At the opposite end of this continuum is the historical case of post-WWI German Weimar constitution, where just about every conceivable pressure group from the Bavarian Beer-drinkers Party got up a leather guernsey in the Reichstag. Absolutely brilliant in representing a wide spectrum of political viewpoints; hamstrung by the need for so much wheelin’ and dealin’ in cobbling together, at least for the next ten minutes, a governing coalition.
For the post WWII German Bundestag, a “5% rule” was introduced, whereby parties failing to get five per cent of the national vote did not qualify for parliamentary seats.
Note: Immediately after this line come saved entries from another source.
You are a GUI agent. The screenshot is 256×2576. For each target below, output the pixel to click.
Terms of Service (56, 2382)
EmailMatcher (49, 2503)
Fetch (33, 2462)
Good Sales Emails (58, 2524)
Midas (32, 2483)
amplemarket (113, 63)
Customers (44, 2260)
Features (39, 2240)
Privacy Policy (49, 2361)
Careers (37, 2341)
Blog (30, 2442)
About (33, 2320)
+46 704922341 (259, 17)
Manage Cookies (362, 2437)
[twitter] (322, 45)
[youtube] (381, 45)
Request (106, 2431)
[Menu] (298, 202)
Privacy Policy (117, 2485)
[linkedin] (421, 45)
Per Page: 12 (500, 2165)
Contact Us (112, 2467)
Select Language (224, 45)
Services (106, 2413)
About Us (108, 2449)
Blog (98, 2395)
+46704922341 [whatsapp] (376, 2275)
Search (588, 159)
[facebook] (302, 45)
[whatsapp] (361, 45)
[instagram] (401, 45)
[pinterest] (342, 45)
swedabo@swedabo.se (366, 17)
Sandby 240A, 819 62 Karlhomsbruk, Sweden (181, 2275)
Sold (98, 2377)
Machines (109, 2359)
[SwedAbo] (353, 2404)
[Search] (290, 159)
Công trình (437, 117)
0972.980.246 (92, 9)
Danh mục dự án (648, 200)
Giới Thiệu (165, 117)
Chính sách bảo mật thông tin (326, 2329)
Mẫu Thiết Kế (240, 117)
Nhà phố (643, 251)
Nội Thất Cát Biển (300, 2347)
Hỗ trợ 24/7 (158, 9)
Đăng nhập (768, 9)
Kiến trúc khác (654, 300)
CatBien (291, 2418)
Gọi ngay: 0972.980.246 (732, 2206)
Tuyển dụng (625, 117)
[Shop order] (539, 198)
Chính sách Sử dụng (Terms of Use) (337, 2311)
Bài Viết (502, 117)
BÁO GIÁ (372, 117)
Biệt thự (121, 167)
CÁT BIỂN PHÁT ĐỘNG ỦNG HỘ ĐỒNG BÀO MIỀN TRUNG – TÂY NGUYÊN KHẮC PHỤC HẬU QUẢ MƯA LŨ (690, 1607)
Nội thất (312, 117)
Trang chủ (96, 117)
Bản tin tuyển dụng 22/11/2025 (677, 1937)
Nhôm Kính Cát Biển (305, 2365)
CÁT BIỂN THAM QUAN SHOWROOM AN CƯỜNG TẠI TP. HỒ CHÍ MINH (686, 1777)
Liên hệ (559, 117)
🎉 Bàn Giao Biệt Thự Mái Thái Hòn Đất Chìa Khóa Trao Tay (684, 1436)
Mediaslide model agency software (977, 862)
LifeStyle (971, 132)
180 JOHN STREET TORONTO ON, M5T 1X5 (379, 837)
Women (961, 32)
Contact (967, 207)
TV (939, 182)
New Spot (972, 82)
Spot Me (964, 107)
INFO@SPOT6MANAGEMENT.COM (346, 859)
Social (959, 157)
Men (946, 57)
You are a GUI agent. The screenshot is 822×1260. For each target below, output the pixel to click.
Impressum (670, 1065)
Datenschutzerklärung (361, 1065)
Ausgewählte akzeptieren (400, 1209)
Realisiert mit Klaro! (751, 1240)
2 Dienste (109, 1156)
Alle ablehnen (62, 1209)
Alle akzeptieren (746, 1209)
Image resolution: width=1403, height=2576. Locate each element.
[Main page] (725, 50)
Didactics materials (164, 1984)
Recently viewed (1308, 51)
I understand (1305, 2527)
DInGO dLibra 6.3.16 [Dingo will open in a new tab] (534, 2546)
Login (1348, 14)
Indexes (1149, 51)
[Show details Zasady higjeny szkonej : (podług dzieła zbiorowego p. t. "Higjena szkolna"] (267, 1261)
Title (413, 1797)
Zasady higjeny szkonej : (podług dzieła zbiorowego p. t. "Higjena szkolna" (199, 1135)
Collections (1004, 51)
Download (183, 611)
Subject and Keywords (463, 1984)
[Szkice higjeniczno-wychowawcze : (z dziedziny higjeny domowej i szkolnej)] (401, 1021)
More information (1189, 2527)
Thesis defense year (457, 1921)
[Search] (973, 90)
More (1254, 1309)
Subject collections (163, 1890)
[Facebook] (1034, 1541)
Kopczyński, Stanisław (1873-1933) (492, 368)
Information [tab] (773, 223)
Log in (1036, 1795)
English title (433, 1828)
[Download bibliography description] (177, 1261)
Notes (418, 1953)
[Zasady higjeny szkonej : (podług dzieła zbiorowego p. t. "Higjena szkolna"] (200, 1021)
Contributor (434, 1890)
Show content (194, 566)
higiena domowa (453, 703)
The Bavarian boozers had to go national, or drop out and just concentrate on the upcoming Oktoberfest.
This was an attempt to avoid the sort of parliamentary chaos that helped Hitler to power in 1933. Interestingly, the NSDAP never won an electoral majority, even when, in March of that year, they used all sorts of “extra-curricular” pressure for that purpose. After March, of course, they just didn’t bother.
The modern Bundestag, and our trans-Tasman cousins, have a set of arrangements that tries to combine the immediacy of voting for your own local member and voting, Senate-like, for parties. The recent German and NZ elections have both failed to provide their parliaments with clear majorities, and some pundits predict unstable coalitions and/or new elections. High marks for Representation, low for Administration.
Here, the Hare-Clark system’s reliance on proportional representation may well produce a 12-10-3 result with neither main party having a majority. The late Jim Bacon dared the Tasmanian electorate to give him a majority – which they notably did. Commentators appear to doubt whether Raul Hiddon, can similarly carry the electorate.
Will we therefore suffer unstable, short-term, horse-trading coalitions comprising groups who are ideological opposites, and, publicly at least, loathe each other ? Or will the good of the state, not to mention the spoils of office, be too attractive at the final constitutional hurdle ?
In the two decades after the 1950s Labor split, received wisdom was that preferential voting for the federal House of Representatives “handed” government to the conservatives and “denied” it to the ALP, because of DLP preferences. But maybe it’s not so simple.
People who voted DLP [1], Lib [2], ALP [3 or 4 or ..] were able to achieve two quite distinct things: they could express their rejection of the way Labor had gone since 1955 through DLP [1], and they could at the same time withhold full endorsement of the coalition parties, necessitating those parties’ having to adopt some DLP policies. Had there been in place UK-style plurality voting, there is no strong likelihood that DLP votes would have gone to the ALP: different system, different voting behaviour.
No wonder psephology is so tricky to spell ! [Bloody Athenians !!]
* Of course, as every psephological pedant knows, the act of “voting” is not compulsory – only that of getting one’s name crossed off the list.